─── Records for processing ───
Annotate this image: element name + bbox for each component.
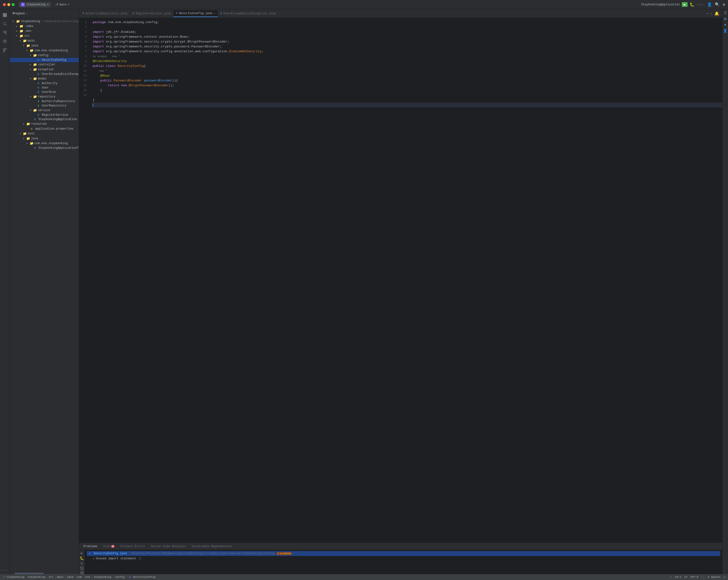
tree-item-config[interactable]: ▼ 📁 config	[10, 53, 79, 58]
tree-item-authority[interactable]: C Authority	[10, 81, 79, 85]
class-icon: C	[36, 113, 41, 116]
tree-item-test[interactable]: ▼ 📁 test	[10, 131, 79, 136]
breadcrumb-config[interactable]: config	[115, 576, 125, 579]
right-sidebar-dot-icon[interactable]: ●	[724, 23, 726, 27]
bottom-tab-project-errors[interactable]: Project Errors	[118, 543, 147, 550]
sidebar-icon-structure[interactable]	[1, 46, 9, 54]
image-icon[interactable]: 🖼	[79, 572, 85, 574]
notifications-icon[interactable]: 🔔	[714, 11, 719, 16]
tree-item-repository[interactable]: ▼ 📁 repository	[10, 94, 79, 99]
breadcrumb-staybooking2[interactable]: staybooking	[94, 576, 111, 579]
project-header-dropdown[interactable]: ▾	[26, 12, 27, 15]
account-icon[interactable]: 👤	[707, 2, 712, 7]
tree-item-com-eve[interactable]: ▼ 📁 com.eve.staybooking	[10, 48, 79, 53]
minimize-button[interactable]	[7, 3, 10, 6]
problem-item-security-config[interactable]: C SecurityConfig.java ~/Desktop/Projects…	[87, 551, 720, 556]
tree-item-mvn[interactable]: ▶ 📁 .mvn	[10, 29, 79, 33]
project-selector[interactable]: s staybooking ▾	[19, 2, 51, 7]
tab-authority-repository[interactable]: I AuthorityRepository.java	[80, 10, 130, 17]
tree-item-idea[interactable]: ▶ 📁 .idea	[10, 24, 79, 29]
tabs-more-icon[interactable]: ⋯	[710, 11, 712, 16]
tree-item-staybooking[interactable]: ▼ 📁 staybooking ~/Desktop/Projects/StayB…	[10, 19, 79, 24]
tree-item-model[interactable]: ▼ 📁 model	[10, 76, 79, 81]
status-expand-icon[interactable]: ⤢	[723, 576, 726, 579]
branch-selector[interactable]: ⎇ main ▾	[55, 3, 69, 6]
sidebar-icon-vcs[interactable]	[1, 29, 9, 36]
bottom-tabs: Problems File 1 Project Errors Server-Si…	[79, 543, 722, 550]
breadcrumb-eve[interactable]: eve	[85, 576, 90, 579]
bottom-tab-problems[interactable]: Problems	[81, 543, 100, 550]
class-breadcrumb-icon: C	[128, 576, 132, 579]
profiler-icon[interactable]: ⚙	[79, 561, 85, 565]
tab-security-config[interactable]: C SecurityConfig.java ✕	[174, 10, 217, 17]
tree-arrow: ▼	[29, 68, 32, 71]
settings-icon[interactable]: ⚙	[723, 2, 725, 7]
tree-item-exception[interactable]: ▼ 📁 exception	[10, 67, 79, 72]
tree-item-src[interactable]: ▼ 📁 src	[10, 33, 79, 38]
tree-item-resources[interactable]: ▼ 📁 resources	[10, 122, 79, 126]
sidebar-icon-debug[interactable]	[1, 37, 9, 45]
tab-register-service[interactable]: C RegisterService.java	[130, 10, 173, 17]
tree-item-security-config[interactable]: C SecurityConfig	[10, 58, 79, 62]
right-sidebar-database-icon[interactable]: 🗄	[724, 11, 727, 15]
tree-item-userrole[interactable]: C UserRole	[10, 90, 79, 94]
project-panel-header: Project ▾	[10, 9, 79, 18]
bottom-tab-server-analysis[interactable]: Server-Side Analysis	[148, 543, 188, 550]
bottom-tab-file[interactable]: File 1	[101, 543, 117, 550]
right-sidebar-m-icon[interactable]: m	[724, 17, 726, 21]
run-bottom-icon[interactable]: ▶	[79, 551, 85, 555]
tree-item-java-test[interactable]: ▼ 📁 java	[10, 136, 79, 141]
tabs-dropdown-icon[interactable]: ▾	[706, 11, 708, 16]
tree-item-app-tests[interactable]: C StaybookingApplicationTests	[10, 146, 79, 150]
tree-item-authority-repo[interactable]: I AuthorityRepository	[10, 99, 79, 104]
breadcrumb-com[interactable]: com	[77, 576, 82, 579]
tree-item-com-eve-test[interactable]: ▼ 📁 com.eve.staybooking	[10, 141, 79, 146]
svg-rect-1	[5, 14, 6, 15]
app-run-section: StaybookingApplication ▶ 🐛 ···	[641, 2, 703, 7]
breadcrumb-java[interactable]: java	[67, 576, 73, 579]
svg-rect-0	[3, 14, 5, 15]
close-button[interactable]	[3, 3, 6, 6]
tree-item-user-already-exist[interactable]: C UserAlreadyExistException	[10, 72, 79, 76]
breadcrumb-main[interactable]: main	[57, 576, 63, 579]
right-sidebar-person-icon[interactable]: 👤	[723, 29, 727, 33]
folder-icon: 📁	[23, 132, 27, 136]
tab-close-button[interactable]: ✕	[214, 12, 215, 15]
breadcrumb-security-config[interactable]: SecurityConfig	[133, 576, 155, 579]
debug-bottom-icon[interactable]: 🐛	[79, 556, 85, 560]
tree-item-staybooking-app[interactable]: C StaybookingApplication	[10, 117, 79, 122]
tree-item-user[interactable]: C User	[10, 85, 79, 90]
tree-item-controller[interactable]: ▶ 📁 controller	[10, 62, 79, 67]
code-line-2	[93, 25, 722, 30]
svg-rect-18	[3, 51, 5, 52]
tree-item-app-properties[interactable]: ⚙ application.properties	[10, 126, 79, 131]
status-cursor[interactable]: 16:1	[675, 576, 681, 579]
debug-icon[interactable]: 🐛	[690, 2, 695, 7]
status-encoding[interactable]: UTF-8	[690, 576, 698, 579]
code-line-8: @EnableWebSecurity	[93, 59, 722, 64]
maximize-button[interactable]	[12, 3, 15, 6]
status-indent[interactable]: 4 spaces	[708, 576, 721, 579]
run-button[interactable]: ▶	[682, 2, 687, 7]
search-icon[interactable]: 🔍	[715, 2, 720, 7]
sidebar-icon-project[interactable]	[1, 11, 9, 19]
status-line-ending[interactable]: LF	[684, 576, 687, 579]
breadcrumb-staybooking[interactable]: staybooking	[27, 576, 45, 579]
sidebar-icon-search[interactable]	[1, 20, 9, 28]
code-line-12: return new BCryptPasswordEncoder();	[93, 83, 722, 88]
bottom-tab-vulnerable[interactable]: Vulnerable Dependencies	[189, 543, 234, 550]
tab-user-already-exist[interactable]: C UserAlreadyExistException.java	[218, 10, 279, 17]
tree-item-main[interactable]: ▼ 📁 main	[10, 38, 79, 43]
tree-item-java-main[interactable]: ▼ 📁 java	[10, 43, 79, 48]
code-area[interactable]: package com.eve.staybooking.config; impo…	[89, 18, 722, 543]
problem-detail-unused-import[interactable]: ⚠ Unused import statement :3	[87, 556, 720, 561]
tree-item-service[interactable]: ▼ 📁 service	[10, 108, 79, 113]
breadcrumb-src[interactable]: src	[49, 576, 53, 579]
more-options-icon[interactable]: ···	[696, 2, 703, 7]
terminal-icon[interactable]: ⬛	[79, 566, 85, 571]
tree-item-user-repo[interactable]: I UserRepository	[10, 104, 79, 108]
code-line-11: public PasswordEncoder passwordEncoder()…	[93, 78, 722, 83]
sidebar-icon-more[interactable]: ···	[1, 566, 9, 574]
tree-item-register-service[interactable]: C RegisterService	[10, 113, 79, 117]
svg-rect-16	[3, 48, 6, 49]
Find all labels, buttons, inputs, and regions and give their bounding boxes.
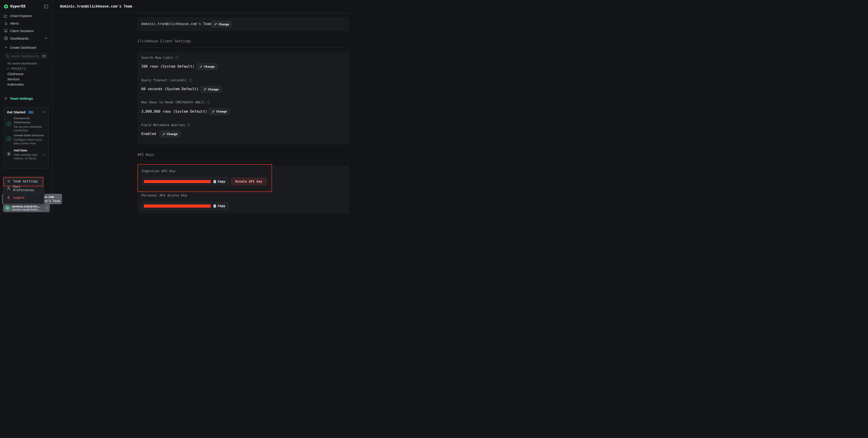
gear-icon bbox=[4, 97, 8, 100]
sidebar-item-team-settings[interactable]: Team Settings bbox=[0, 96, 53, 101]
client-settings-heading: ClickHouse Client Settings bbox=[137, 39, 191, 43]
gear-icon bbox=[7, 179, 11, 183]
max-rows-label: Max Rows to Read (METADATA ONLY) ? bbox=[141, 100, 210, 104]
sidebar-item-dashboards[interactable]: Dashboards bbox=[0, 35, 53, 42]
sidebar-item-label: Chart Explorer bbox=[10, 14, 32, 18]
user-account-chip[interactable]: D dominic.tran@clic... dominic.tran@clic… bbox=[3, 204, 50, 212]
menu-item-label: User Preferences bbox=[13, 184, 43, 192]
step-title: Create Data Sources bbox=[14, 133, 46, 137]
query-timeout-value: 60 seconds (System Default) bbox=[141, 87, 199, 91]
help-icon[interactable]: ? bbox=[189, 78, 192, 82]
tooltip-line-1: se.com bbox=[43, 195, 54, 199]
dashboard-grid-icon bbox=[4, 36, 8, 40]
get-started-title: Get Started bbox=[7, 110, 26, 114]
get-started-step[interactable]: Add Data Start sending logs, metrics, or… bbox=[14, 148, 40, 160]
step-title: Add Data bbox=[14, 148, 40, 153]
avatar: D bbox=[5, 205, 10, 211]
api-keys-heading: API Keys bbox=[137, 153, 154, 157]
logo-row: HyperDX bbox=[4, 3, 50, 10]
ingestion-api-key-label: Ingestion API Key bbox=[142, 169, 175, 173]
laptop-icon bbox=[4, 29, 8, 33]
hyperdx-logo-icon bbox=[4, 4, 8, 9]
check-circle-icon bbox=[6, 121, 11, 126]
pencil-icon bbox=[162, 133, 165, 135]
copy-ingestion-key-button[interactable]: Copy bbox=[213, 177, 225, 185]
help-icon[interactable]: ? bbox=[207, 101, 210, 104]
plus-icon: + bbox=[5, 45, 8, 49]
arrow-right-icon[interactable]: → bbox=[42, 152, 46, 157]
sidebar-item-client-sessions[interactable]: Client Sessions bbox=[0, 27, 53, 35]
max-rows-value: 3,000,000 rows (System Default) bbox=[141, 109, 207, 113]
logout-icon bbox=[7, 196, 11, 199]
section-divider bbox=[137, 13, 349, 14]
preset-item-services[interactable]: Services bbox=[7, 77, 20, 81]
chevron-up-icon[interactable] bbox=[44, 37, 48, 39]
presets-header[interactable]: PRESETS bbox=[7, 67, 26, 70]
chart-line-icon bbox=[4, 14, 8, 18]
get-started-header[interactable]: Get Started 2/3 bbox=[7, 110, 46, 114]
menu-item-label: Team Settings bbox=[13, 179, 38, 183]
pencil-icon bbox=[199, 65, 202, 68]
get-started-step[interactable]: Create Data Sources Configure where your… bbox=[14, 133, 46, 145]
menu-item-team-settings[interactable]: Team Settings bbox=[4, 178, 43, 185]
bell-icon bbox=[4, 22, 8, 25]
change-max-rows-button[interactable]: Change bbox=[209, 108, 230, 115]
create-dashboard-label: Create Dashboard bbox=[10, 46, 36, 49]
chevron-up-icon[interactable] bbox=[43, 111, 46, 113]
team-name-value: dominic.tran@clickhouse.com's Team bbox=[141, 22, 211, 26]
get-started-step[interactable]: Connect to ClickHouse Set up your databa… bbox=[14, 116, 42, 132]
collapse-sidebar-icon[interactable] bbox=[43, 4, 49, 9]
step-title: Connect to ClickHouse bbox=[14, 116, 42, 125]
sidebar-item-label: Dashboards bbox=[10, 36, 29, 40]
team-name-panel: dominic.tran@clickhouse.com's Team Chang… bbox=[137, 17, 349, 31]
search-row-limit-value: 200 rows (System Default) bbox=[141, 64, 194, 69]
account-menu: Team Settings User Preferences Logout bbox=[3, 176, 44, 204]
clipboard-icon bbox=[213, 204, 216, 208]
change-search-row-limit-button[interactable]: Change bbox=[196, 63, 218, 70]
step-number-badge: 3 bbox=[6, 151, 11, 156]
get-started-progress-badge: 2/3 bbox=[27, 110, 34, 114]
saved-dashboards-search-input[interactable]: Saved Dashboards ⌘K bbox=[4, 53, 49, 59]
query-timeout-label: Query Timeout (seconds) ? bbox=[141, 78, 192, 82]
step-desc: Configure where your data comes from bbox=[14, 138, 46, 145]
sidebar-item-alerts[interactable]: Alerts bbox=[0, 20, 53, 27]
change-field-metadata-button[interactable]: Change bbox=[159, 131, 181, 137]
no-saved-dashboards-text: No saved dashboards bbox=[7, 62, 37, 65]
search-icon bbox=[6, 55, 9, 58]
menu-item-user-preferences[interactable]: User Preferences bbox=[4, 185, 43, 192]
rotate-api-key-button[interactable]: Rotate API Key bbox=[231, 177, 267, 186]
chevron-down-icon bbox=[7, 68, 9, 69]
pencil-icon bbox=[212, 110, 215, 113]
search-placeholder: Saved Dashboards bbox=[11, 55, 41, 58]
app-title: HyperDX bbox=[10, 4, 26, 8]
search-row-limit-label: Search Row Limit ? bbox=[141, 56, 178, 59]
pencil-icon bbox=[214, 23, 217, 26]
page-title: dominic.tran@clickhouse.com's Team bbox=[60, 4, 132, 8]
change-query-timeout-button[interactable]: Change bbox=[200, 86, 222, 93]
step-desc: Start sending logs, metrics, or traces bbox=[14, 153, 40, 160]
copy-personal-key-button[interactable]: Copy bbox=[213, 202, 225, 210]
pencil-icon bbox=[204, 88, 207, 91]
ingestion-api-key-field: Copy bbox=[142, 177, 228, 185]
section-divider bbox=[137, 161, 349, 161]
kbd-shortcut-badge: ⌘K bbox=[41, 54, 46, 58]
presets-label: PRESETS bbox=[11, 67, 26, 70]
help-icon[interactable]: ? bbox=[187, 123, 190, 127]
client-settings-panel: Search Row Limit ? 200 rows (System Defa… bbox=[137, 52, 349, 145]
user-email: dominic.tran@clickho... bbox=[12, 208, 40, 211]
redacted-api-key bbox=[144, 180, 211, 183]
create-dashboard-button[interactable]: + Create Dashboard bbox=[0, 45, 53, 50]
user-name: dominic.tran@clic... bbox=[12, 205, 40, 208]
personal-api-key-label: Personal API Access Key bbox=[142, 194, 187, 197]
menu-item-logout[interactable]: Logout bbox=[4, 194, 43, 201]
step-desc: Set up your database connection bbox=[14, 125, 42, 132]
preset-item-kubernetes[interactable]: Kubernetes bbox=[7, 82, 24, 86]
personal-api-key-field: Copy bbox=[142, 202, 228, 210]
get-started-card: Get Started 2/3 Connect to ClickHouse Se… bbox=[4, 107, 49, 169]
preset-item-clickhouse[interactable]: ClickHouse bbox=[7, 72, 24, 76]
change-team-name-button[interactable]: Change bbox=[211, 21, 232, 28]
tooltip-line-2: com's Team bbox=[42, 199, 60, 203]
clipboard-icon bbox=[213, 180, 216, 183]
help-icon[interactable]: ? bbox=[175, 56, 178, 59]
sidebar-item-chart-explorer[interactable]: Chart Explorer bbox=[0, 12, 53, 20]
───
In the listing above, find each line with the word "rect" and return it.

svg-rect-1	[5, 14, 6, 15]
svg-rect-0	[3, 14, 5, 15]
svg-rect-18	[3, 51, 5, 52]
svg-rect-16	[3, 48, 6, 49]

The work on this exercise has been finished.